Second generation Tygacil granted a Patent

The Indian Patent Office issued its order dismissing two pregrant oppositions filed by NATCO and Lupin against Wyeth for their commercial product, Tygacil.

The application claims a composition comprising: (a) tigecycline; (b) a carbohydrate chosen from lactose, mannose, sucrose and glucose; and  (c) and an acid or buffer, the molar ratio of tigecycline to the said carbohydrate is between about 1:0.2 to about 1:5 and the pH of the composition is between 3.0 and 7.0.

The Controller opined that the application claims a second generation formulation with selective carbohydrate at a low pH with tigecycline. Experimental results in the specification point to epimerization of tigecycline in presence or absence of lactose and also show that in presence of lactose, the epimerization of tigecycline is less and therefore tigecycline is stabler.

The Controller therefore held that the formulation of the instant invention is not a mere admixture but shows synergism /surprising result and therefore cannot be held under section 3(e) of the Act . The results are not predictive from prior art and hence it is inventive too.

The Controller also held that the composition claim does not attract section 3(d) and in this regard relied on the decision of the IPAB in Allergan Inc. Vs. Ajanta. section 3(d) of the Act considers the following not Patentable: –

“(d) the mere discovery of a new form of a known substance which does not result in the enhancement of the known efficacy of that substance or the mere discovery of any new property or new use for a known substance or of the mere use of a known process, machine or apparatus unless such known process results in a new product or employs at least one new reactant.

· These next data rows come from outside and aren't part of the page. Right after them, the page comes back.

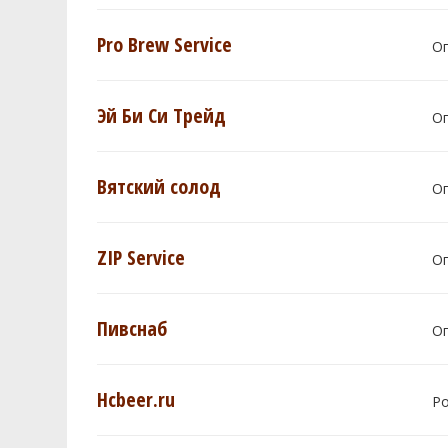
Pro Brew Service
О
Эй Би Си Трейд
О
Вятский солод
О
ZIP Service
О
Пивснаб
О
Hcbeer.ru
Р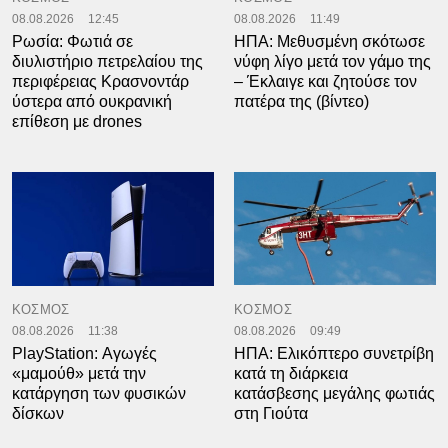
08.08.2026
12:45
08.08.2026
11:49
Ρωσία: Φωτιά σε
ΗΠΑ: Μεθυσμένη σκότωσε
διυλιστήριο πετρελαίου της
νύφη λίγο μετά τον γάμο της
περιφέρειας Κρασνοντάρ
– Έκλαιγε και ζητούσε τον
ύστερα από ουκρανική
πατέρα της (βίντεο)
επίθεση με drones
ΚΟΣΜΟΣ
ΚΟΣΜΟΣ
08.08.2026
11:38
08.08.2026
09:49
PlayStation: Αγωγές
ΗΠΑ: Ελικόπτερο συνετρίβη
«μαμούθ» μετά την
κατά τη διάρκεια
κατάργηση των φυσικών
κατάσβεσης μεγάλης φωτιάς
δίσκων
στη Γιούτα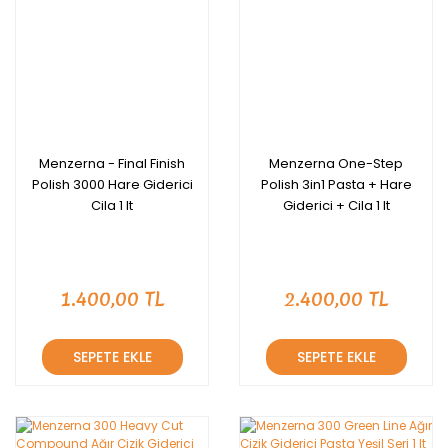
Menzerna - Final Finish
Menzerna One-Step
Polish 3000 Hare Giderici
Polish 3in1 Pasta + Hare
Cila 1 lt
Giderici + Cila 1 lt
1.400,00 TL
2.400,00 TL
SEPETE EKLE
SEPETE EKLE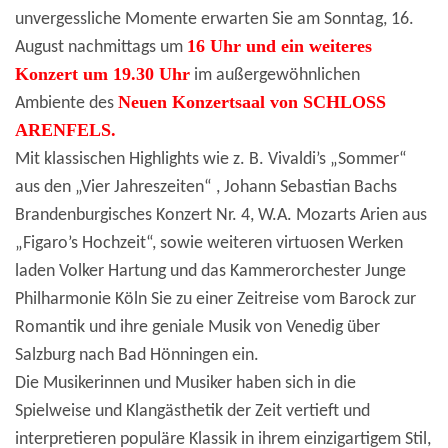
unvergessliche Momente erwarten Sie am Sonntag, 16.
16 Uhr und ein weiteres
August nachmittags um
Konzert um 19.30 Uhr
im außergewöhnlichen
Neuen Konzertsaal von SCHLOSS
Ambiente des
ARENFELS.
Mit klassischen Highlights wie z. B. Vivaldi’s „Sommer“
aus den „Vier Jahreszeiten“ , Johann Sebastian Bachs
Brandenburgisches Konzert Nr. 4, W.A. Mozarts Arien aus
„Figaro’s Hochzeit“, sowie weiteren virtuosen Werken
laden Volker Hartung und das Kammerorchester Junge
Philharmonie Köln Sie zu einer Zeitreise vom Barock zur
Romantik und ihre geniale Musik von Venedig über
Salzburg nach Bad Hönningen ein.
Die Musikerinnen und Musiker haben sich in die
Spielweise und Klangästhetik der Zeit vertieft und
interpretieren populäre Klassik in ihrem einzigartigem Stil,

Explanation.—For the purposes of this clause, salts, esters, ethers, polymorphs, metabolites, pure form, particle size, isomers, mixtures of isomers, complexes, combinations and other derivatives of known substance shall be considered to be the same substance, unless they differ significantly in properties with regard to efficacy;”.

The Controller held that the combination mentioned in the explanation of section 3(d) can only mean a combination of two or more of the derivatives mentioned in the Explanation or combination of one or more of the derivatives with a known substance which may result in a significant difference in efficacy. The claimed composition of the instant invention cannot be stated to be a new form of a known substance and therefore does not attract section 3(d).

The order also discussed legal issues, and in particular discussed if a delay of 28 days to file the reply statement and evidence when considering rule 55(4) of the Patent rules should be condoned. The Controller held that the applicant desired to contest the opposition to safeguard their rights (they timely filed a petition for extension of time and correction of irregularity) and for only a little late in filing the reply statement and evidence, and it would not be proper to debar them to contest on this highly technical issues and that will be against the natural justice.